Engaging The Moroccan American Diaspora‏

The development initiatives of so-called ‘diasporas’ have gained the attention of policy-makers, scholars, NGOs, and migrants themselves. Migrants and ‘diasporas’ are seen as agents of development, who not only remit money to their countries of origin, but also transfer ideas of political, social, and cultural change.

 

The diaspora isn’t only remitting, they are also returning to launch enterprises and run businesses that stimulate local economies and create employment. More and more we see young Moroccans who have been educated abroad return to launch successful businesses in their country of origin. I think the discourse around diaspora engagement should focus on how those 1st and 2nd generation Moroccans in the United States who can become more politically engaged to better shape public policy that will create an environment that facilitates positive change.

 

There are a variety of ways to politically engage the Moroccan diaspora in the United States : from enfranchisement to representation in national assemblies and legislatures. Right now, Morocco allow for its diaspora to vote abroad. The Moroccan government should capitalize on the financial and intellectual resources of the diaspora and use political enfranchisement as a tool to give those abroad a sense of civic responsibility and ownership of the nation building process.

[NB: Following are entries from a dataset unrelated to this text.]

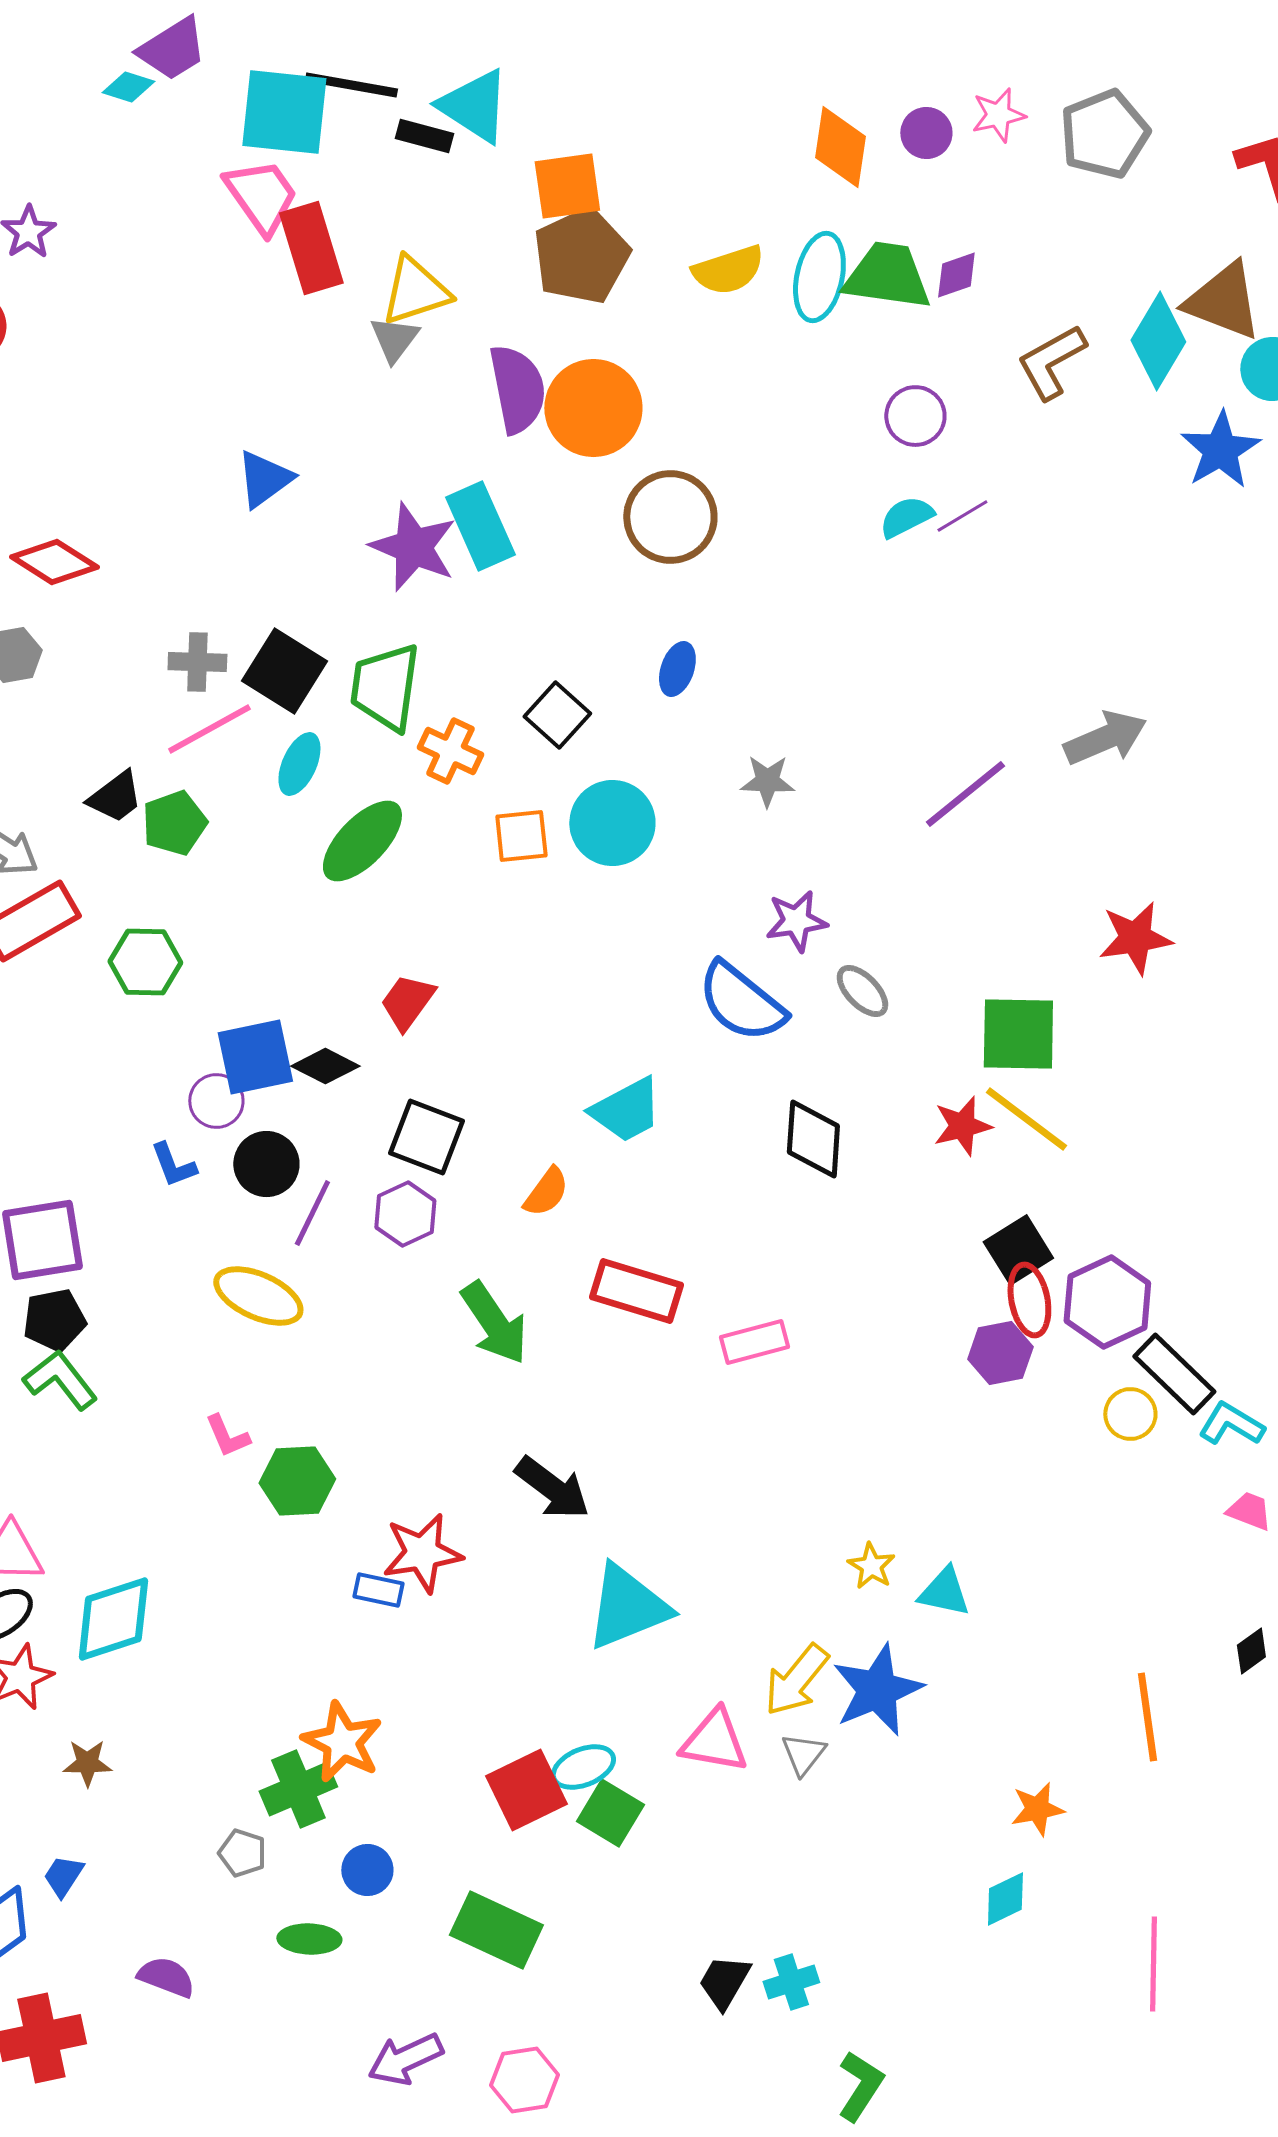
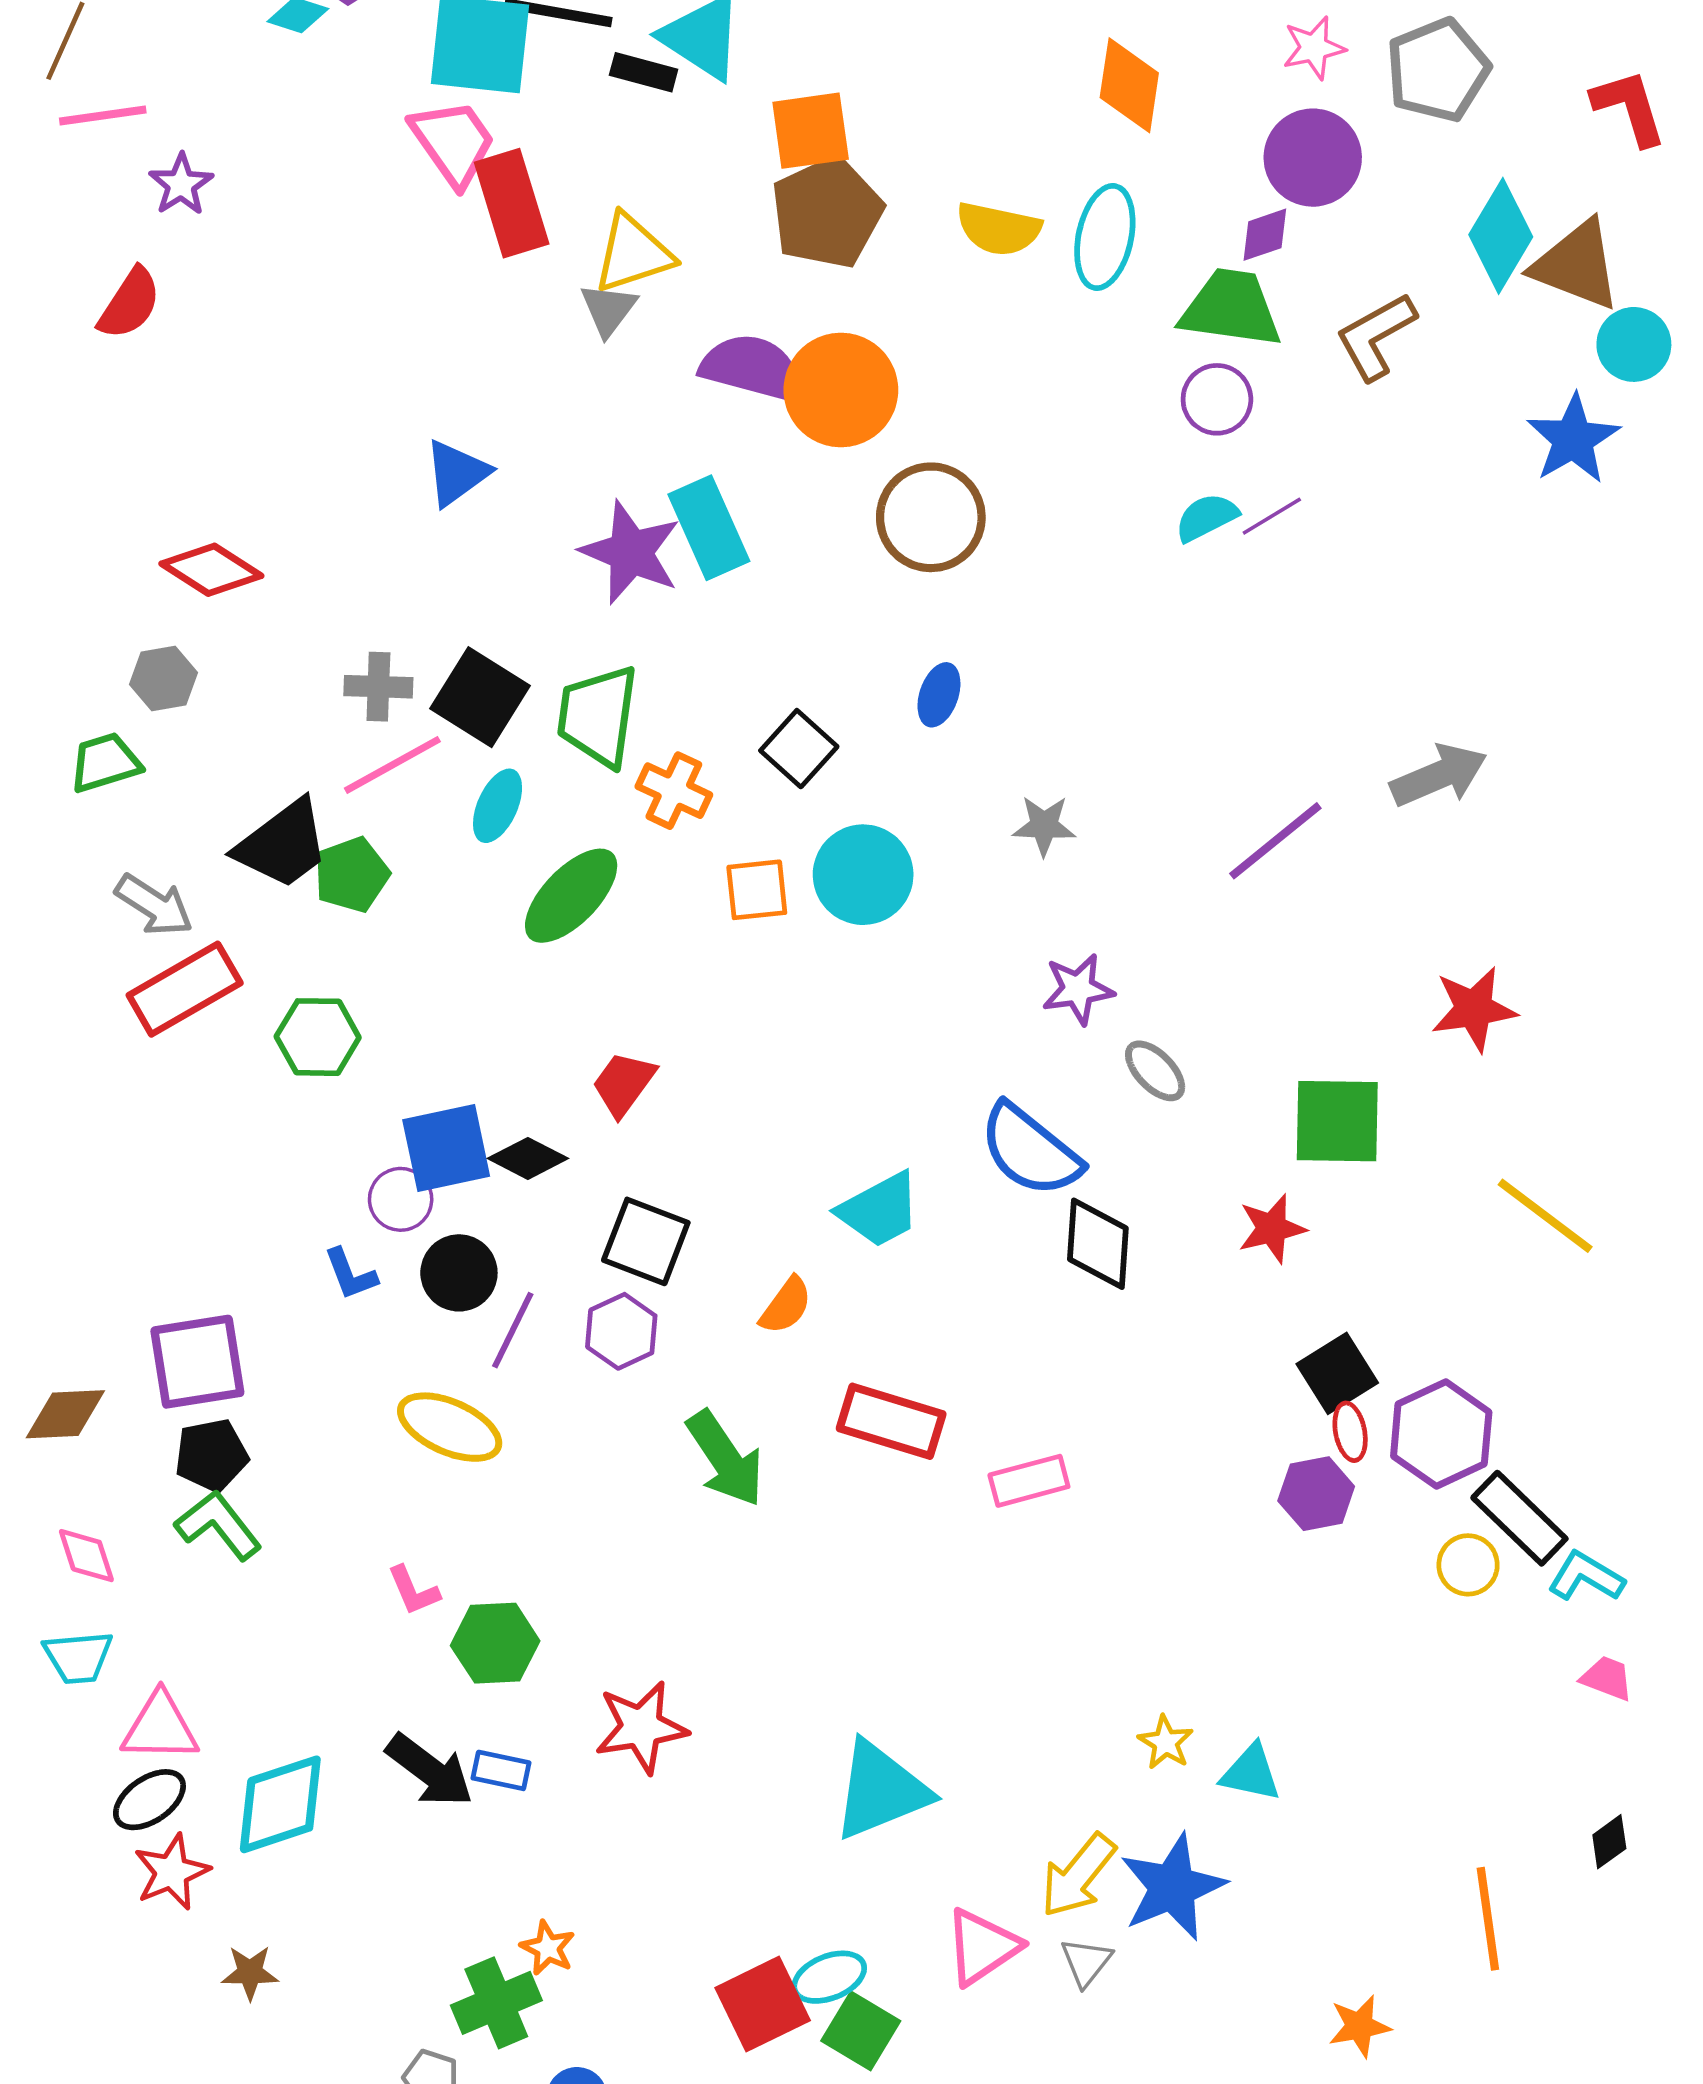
purple circle: (926, 133) -> (1313, 158), moved, size x1.6
yellow semicircle: (728, 270) -> (999, 229), turned 30
green trapezoid: (887, 276) -> (1231, 308), moved
cyan diamond: (1158, 341) -> (1501, 236), moved
purple semicircle: (517, 389) -> (752, 368), turned -64
black trapezoid: (115, 797) -> (283, 844), size x1.5
blue semicircle: (741, 1002) -> (1030, 1150), moved
yellow line: (1026, 1119) -> (1545, 1216), moved
red ellipse: (1029, 1300) -> (1350, 1432), size x0.7
black arrow: (552, 1488) -> (430, 1770), moved
blue rectangle: (378, 1590) -> (501, 1770), moved
pink triangle: (714, 1741) -> (982, 1947), turned -44
orange star: (342, 1742) -> (548, 1948), size x0.6

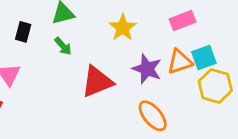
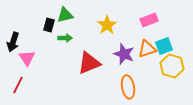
black rectangle: (23, 32) -> (49, 25), moved
green arrow: (63, 46) -> (65, 38), turned -48
orange ellipse: (153, 116) -> (128, 87), turned 30

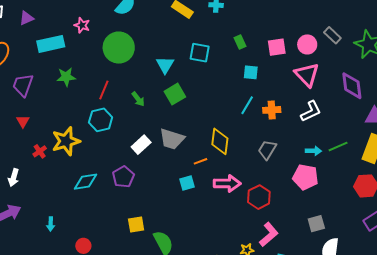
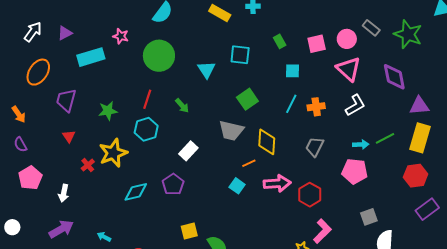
green star: (66, 77) -> (108, 111), moved
green square: (175, 94) -> (247, 99), moved
gray trapezoid: (172, 139) -> (231, 131), moved
cyan square: (187, 183) -> (237, 186), turned -35
cyan arrow: (51, 224) -> (104, 237), turned 120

Incentivize them to contribute their time, energy, resources and skills to address the problems on ground. The fact is that while many are returning, many others have been, and will continue to be, seduced by the relative ease and comfort of life in “the United States”.

 

Countries that don’t make a concerted effort to maintain a sense of national/cultural identity and responsibility among this population, and create the foundation for engaging the diaspora in a positive way, risk losing future generations of would-be change makers to the assimilative societies of more developed nations. Make no mistake the diaspora is not Morocco’s salvation. There needs to be a collaborative effort between those based abroad and those based within the country to address issues, transform systems and achieve mutually beneficial goals. One of the big questions I have is how people at home, across all socio-economic levels, view the importance or relevance of the diaspora in governance and change in the country? How can we achieve coordination between these two groups – and where does political participation come into play?

 

An overseas community can serve as an important ‘bridge’ to access knowledge, expertise, resources and markets for the development of the country of origin. The success of this bridge is often predicated upon two conditions: the ability of the Diaspora to develop and project a coherent, intrinsically motivated and progressive identity and the capacity of the home country to establish conditions and institutions for sustainable, symbiotic and mutually rewarding engagement. Morocco is now beginning to recognize the need to pursue and promote the dynamic of the Diaspora to permit it to contribute effectivey to the socio-economic development of their own country. For this to happen, an intellectual elite within this diaspora should take the lead to coordinate all the efforts deployed by Moroccan American NGOs who strive to promote Morocco within the United States but at the same time to promote United States in Morocco.